Modifying insert slightly, you can get exactly that:

insert :: (Foldable f, Ord a, Applicative c, Monoid (c b)) 
       => f a -> b -> Trie a (c b) -> Trie a (c b)
insert xs v = foldr f b xs where
  b (Trie p c) = Trie (pure v <> p) c
  f e a (Trie n c) = Trie n (Map.alter (Just . a . fold) e c)

pure from Applicative is needed for the “embedding”.

Similarly, the “inserting” for the set-like types isn’t really right. The value argument is out of place. This should be the signature:

add :: (Ord a, Foldable f) 
    => f a -> TrieSet a -> TrieSet a
add :: (Ord a, Foldable f)
    => f a -> TrieBin a -> TrieBin a

In particular, while we have an “empty” thing (0, False) for monoids, we need a “one” thing (1, True) for this function. A semiring2 gives this exact method:

class Monoid a => Semiring a where
  one :: a
  mul :: a -> a -> a
  
instance Num a => Semiring (Sum a) where
  one = 1
  mul = (*)

instance Semiring Any where
  one = Any True
  Any x `mul` Any y = Any (x && y)

This class is kind of like a combination of both monoid wrappers for both Int and Bool. You could take advantage of that:


class (Monoid add, Monoid mult)
  => SemiringIso a add mult | a -> add, a -> mult where
    toAdd    :: a -> add
    fromAdd  :: add -> a
    toMult   :: a -> mult
    fromMult :: mult -> a
  
(<+>), (<.>) :: SemiringIso a add mult => a -> a -> a

x <+> y = fromAdd  (toAdd  x <> toAdd  y)
x <.> y = fromMult (toMult x <> toMult y)

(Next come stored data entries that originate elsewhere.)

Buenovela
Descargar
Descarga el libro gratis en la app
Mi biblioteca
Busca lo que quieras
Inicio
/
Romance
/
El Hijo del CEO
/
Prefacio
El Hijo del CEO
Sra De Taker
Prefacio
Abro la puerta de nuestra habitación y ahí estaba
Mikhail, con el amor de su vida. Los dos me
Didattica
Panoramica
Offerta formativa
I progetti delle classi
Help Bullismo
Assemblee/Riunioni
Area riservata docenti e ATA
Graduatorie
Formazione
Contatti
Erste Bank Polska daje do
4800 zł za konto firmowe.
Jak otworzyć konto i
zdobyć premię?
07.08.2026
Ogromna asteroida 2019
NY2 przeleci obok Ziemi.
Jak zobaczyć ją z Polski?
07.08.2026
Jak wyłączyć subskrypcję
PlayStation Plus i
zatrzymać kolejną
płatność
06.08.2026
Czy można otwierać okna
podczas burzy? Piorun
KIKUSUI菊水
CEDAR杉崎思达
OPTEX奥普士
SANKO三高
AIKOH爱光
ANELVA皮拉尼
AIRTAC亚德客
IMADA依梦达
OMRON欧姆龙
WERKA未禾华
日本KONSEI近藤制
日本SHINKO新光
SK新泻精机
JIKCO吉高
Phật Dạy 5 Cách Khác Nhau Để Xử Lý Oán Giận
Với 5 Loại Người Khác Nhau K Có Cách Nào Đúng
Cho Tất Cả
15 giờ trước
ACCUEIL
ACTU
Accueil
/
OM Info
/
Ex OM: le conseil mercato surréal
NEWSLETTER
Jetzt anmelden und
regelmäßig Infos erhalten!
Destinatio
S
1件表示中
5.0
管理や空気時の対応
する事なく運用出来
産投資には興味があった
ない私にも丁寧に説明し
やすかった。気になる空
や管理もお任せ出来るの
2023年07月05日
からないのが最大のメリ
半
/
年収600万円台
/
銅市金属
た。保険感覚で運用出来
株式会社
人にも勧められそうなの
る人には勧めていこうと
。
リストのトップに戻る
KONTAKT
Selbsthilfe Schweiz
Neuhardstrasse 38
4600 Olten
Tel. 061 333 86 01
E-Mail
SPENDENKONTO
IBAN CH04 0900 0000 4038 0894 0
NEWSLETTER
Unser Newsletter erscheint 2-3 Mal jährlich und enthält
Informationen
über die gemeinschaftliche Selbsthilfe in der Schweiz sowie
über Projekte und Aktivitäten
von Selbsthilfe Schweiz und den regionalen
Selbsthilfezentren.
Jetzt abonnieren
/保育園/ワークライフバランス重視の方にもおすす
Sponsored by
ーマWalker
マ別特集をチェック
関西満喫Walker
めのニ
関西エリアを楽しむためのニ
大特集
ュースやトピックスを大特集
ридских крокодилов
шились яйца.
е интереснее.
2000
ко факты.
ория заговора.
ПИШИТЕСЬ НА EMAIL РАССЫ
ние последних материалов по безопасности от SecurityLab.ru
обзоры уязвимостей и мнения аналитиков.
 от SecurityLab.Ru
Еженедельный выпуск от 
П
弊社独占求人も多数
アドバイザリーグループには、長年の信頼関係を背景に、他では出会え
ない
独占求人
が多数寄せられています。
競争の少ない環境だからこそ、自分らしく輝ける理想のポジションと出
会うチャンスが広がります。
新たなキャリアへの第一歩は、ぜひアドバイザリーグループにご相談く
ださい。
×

instance SemiringIso Int (Sum Int) (Product Int) where
  toAdd    = Sum
  fromAdd  = getSum
  toMult   = Product
  fromMult = getProduct

instance SemiringIso Bool Any All where
  toAdd    = Any
  fromAdd  = getAny
  toMult   = All
  fromMult = getAll

But it seems like overkill.

Anyway, assuming that we have the functions from Semiring, here’s the add function:

add :: (Foldable f, Ord a, Semiring b) 
    => f a -> Trie a b -> Trie a b
add xs = foldr f b xs where
  b (Trie p c) = Trie (one <> p) c
  f e a (Trie n c) = 
    Trie n (Map.alter (Just . a . fold) e c)

Now, expressions can be built up without specifying the specific monoid implementation, and the whole behaviour can be changed with a type signature:

instance (Ord a, Semiring b) => IsList (Trie a b) where
  type Item (Trie a b) = [a]
  fromList = foldr add mempty
  toList = undefined
ans :: Semiring b => b
ans = lookup "abc" (fromList ["abc", "def", "abc", "ghi"])
ans :: Sum Int
Sum {getSum = 2}
ans :: Any
Any {getAny = True}

Slightly fuller implementations of all of these are available here.


  1. Kind of like program inference in lieu of type inference

  2. This isn’t really a very good definition of semiring. While Haskell doesn’t have this class in base, Purescript has it in their prelude.